Shackleton crater

SciML-enhanced planetary exploration: advancing lunar and martian imaging

Overview

Scientists and engineers leading missions like NASA’s Artemis program and future Mars expeditions, along with planetary researchers studying our solar system’s evolution, rely heavily on high-resolution imaging to plan missions and study planetary bodies and moons.

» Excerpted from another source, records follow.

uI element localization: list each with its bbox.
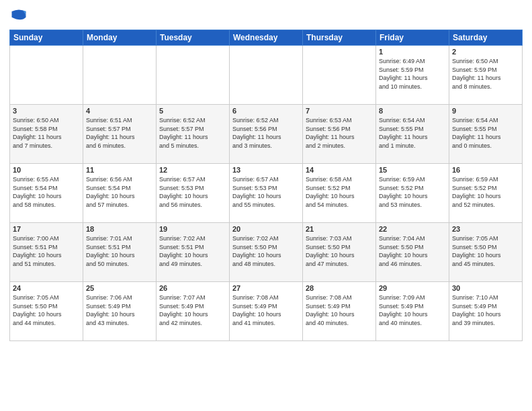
calendar-cell: 26Sunrise: 7:07 AM Sunset: 5:49 PM Dayli… bbox=[157, 282, 230, 341]
day-number: 13 bbox=[232, 166, 300, 174]
day-number: 19 bbox=[159, 225, 226, 233]
day-info: Sunrise: 6:56 AM Sunset: 5:54 PM Dayligh… bbox=[86, 175, 153, 209]
calendar-cell: 3Sunrise: 6:50 AM Sunset: 5:58 PM Daylig… bbox=[10, 105, 83, 164]
weekday-header-wednesday: Wednesday bbox=[230, 30, 303, 46]
day-info: Sunrise: 7:00 AM Sunset: 5:51 PM Dayligh… bbox=[13, 234, 80, 268]
calendar-cell bbox=[157, 46, 230, 105]
day-info: Sunrise: 6:54 AM Sunset: 5:55 PM Dayligh… bbox=[452, 116, 519, 150]
calendar-cell: 2Sunrise: 6:50 AM Sunset: 5:59 PM Daylig… bbox=[449, 46, 523, 105]
day-info: Sunrise: 6:52 AM Sunset: 5:56 PM Dayligh… bbox=[232, 116, 300, 150]
calendar-cell: 22Sunrise: 7:04 AM Sunset: 5:50 PM Dayli… bbox=[376, 223, 449, 282]
day-number: 3 bbox=[13, 107, 80, 115]
day-info: Sunrise: 6:58 AM Sunset: 5:52 PM Dayligh… bbox=[306, 175, 373, 209]
day-number: 12 bbox=[159, 166, 226, 174]
day-number: 11 bbox=[86, 166, 153, 174]
weekday-header-row: SundayMondayTuesdayWednesdayThursdayFrid… bbox=[10, 30, 523, 46]
day-info: Sunrise: 6:53 AM Sunset: 5:56 PM Dayligh… bbox=[306, 116, 373, 150]
calendar-cell: 7Sunrise: 6:53 AM Sunset: 5:56 PM Daylig… bbox=[303, 105, 376, 164]
day-info: Sunrise: 7:01 AM Sunset: 5:51 PM Dayligh… bbox=[86, 234, 153, 268]
day-info: Sunrise: 6:59 AM Sunset: 5:52 PM Dayligh… bbox=[379, 175, 446, 209]
calendar-cell: 11Sunrise: 6:56 AM Sunset: 5:54 PM Dayli… bbox=[83, 164, 157, 223]
calendar-cell bbox=[230, 46, 303, 105]
calendar-cell: 21Sunrise: 7:03 AM Sunset: 5:50 PM Dayli… bbox=[303, 223, 376, 282]
weekday-header-saturday: Saturday bbox=[449, 30, 523, 46]
day-number: 30 bbox=[452, 284, 519, 292]
calendar-cell: 16Sunrise: 6:59 AM Sunset: 5:52 PM Dayli… bbox=[449, 164, 523, 223]
calendar-cell: 1Sunrise: 6:49 AM Sunset: 5:59 PM Daylig… bbox=[376, 46, 449, 105]
calendar-cell bbox=[303, 46, 376, 105]
calendar-cell: 29Sunrise: 7:09 AM Sunset: 5:49 PM Dayli… bbox=[376, 282, 449, 341]
calendar-cell: 5Sunrise: 6:52 AM Sunset: 5:57 PM Daylig… bbox=[157, 105, 230, 164]
page: SundayMondayTuesdayWednesdayThursdayFrid… bbox=[0, 0, 532, 348]
day-number: 29 bbox=[379, 284, 446, 292]
calendar-cell: 24Sunrise: 7:05 AM Sunset: 5:50 PM Dayli… bbox=[10, 282, 83, 341]
calendar-cell: 30Sunrise: 7:10 AM Sunset: 5:49 PM Dayli… bbox=[449, 282, 523, 341]
calendar-cell: 18Sunrise: 7:01 AM Sunset: 5:51 PM Dayli… bbox=[83, 223, 157, 282]
calendar-cell: 14Sunrise: 6:58 AM Sunset: 5:52 PM Dayli… bbox=[303, 164, 376, 223]
day-number: 7 bbox=[306, 107, 373, 115]
day-number: 14 bbox=[306, 166, 373, 174]
day-number: 27 bbox=[232, 284, 300, 292]
day-info: Sunrise: 7:09 AM Sunset: 5:49 PM Dayligh… bbox=[379, 293, 446, 327]
header bbox=[9, 7, 523, 26]
day-info: Sunrise: 7:02 AM Sunset: 5:50 PM Dayligh… bbox=[232, 234, 300, 268]
calendar-cell: 23Sunrise: 7:05 AM Sunset: 5:50 PM Dayli… bbox=[449, 223, 523, 282]
weekday-header-sunday: Sunday bbox=[10, 30, 83, 46]
calendar-row-3: 17Sunrise: 7:00 AM Sunset: 5:51 PM Dayli… bbox=[10, 223, 523, 282]
day-info: Sunrise: 6:52 AM Sunset: 5:57 PM Dayligh… bbox=[159, 116, 226, 150]
day-number: 15 bbox=[379, 166, 446, 174]
day-number: 28 bbox=[306, 284, 373, 292]
calendar-cell: 28Sunrise: 7:08 AM Sunset: 5:49 PM Dayli… bbox=[303, 282, 376, 341]
day-info: Sunrise: 7:08 AM Sunset: 5:49 PM Dayligh… bbox=[306, 293, 373, 327]
day-number: 4 bbox=[86, 107, 153, 115]
day-info: Sunrise: 6:49 AM Sunset: 5:59 PM Dayligh… bbox=[379, 57, 446, 91]
calendar-row-1: 3Sunrise: 6:50 AM Sunset: 5:58 PM Daylig… bbox=[10, 105, 523, 164]
calendar-cell: 10Sunrise: 6:55 AM Sunset: 5:54 PM Dayli… bbox=[10, 164, 83, 223]
calendar-row-2: 10Sunrise: 6:55 AM Sunset: 5:54 PM Dayli… bbox=[10, 164, 523, 223]
day-info: Sunrise: 6:51 AM Sunset: 5:57 PM Dayligh… bbox=[86, 116, 153, 150]
day-number: 23 bbox=[452, 225, 519, 233]
day-info: Sunrise: 7:03 AM Sunset: 5:50 PM Dayligh… bbox=[306, 234, 373, 268]
calendar-cell: 9Sunrise: 6:54 AM Sunset: 5:55 PM Daylig… bbox=[449, 105, 523, 164]
calendar-cell: 20Sunrise: 7:02 AM Sunset: 5:50 PM Dayli… bbox=[230, 223, 303, 282]
day-info: Sunrise: 6:57 AM Sunset: 5:53 PM Dayligh… bbox=[159, 175, 226, 209]
calendar-cell bbox=[83, 46, 157, 105]
calendar-row-4: 24Sunrise: 7:05 AM Sunset: 5:50 PM Dayli… bbox=[10, 282, 523, 341]
calendar-cell bbox=[10, 46, 83, 105]
day-number: 16 bbox=[452, 166, 519, 174]
day-info: Sunrise: 7:10 AM Sunset: 5:49 PM Dayligh… bbox=[452, 293, 519, 327]
day-info: Sunrise: 6:55 AM Sunset: 5:54 PM Dayligh… bbox=[13, 175, 80, 209]
day-number: 2 bbox=[452, 48, 519, 56]
weekday-header-monday: Monday bbox=[83, 30, 157, 46]
day-info: Sunrise: 7:06 AM Sunset: 5:49 PM Dayligh… bbox=[86, 293, 153, 327]
day-info: Sunrise: 7:04 AM Sunset: 5:50 PM Dayligh… bbox=[379, 234, 446, 268]
day-number: 17 bbox=[13, 225, 80, 233]
logo bbox=[9, 7, 31, 26]
day-number: 10 bbox=[13, 166, 80, 174]
day-number: 6 bbox=[232, 107, 300, 115]
day-info: Sunrise: 7:07 AM Sunset: 5:49 PM Dayligh… bbox=[159, 293, 226, 327]
weekday-header-thursday: Thursday bbox=[303, 30, 376, 46]
day-number: 8 bbox=[379, 107, 446, 115]
day-number: 26 bbox=[159, 284, 226, 292]
day-info: Sunrise: 7:08 AM Sunset: 5:49 PM Dayligh… bbox=[232, 293, 300, 327]
day-number: 1 bbox=[379, 48, 446, 56]
day-info: Sunrise: 7:05 AM Sunset: 5:50 PM Dayligh… bbox=[452, 234, 519, 268]
day-number: 5 bbox=[159, 107, 226, 115]
day-number: 21 bbox=[306, 225, 373, 233]
day-number: 9 bbox=[452, 107, 519, 115]
day-number: 25 bbox=[86, 284, 153, 292]
calendar-cell: 13Sunrise: 6:57 AM Sunset: 5:53 PM Dayli… bbox=[230, 164, 303, 223]
weekday-header-friday: Friday bbox=[376, 30, 449, 46]
day-info: Sunrise: 7:05 AM Sunset: 5:50 PM Dayligh… bbox=[13, 293, 80, 327]
calendar-cell: 4Sunrise: 6:51 AM Sunset: 5:57 PM Daylig… bbox=[83, 105, 157, 164]
day-info: Sunrise: 6:50 AM Sunset: 5:59 PM Dayligh… bbox=[452, 57, 519, 91]
calendar-cell: 8Sunrise: 6:54 AM Sunset: 5:55 PM Daylig… bbox=[376, 105, 449, 164]
calendar-cell: 12Sunrise: 6:57 AM Sunset: 5:53 PM Dayli… bbox=[157, 164, 230, 223]
logo-icon bbox=[9, 7, 28, 26]
day-info: Sunrise: 6:57 AM Sunset: 5:53 PM Dayligh… bbox=[232, 175, 300, 209]
day-info: Sunrise: 6:50 AM Sunset: 5:58 PM Dayligh… bbox=[13, 116, 80, 150]
weekday-header-tuesday: Tuesday bbox=[157, 30, 230, 46]
day-info: Sunrise: 6:54 AM Sunset: 5:55 PM Dayligh… bbox=[379, 116, 446, 150]
day-info: Sunrise: 7:02 AM Sunset: 5:51 PM Dayligh… bbox=[159, 234, 226, 268]
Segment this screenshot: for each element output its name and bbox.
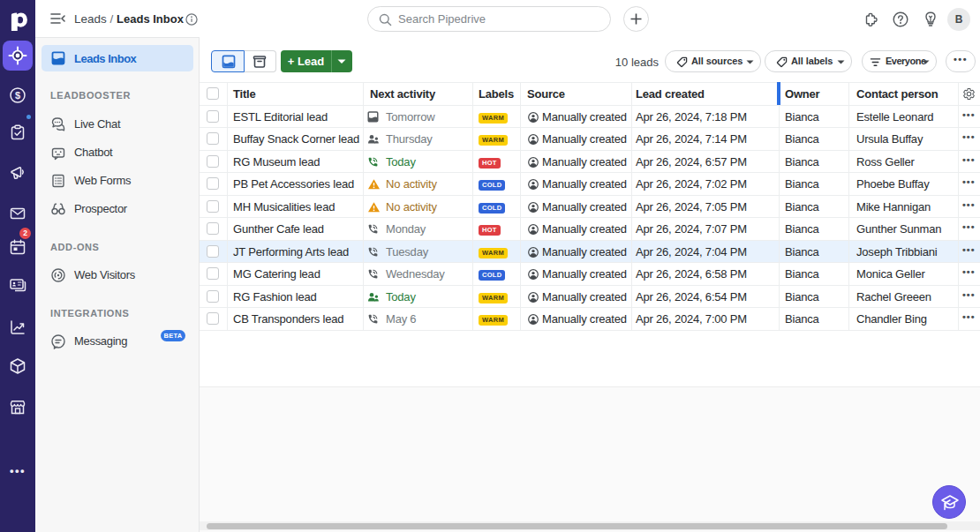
svg-text:$: $ (15, 90, 20, 101)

However, the orbital cameras capturing these images operate in extreme environments, and challenges like extremely low-light illumination over permanently shadowed regions on the Moon and the ageing and degradation of sensors over Mars hinder the acquisition of clear images.

Our goal is to accelerate discoveries in planetary science by designing state-of-the-art scientific machine learning-based image processing tools that can overcome these challenges. We are leveraging vast amounts of planetary data to train and validate these tools.

Research highlights

Illuminating the Moon’s permanently shadowed regions

Permanently shadowed regions (PSRs) on the Moon, such as craters and other topographic depressions, are of significant interest to mission planners and planetary scientists because they are thought to contain water ice (see feature image), making them key to sustaining human presence in the future. However, PSRs never see direct sunlight, and are only illuminated by extremely low levels of secondary scattered light from their surroundings. This makes them extremely challenging to image (Fig. 1).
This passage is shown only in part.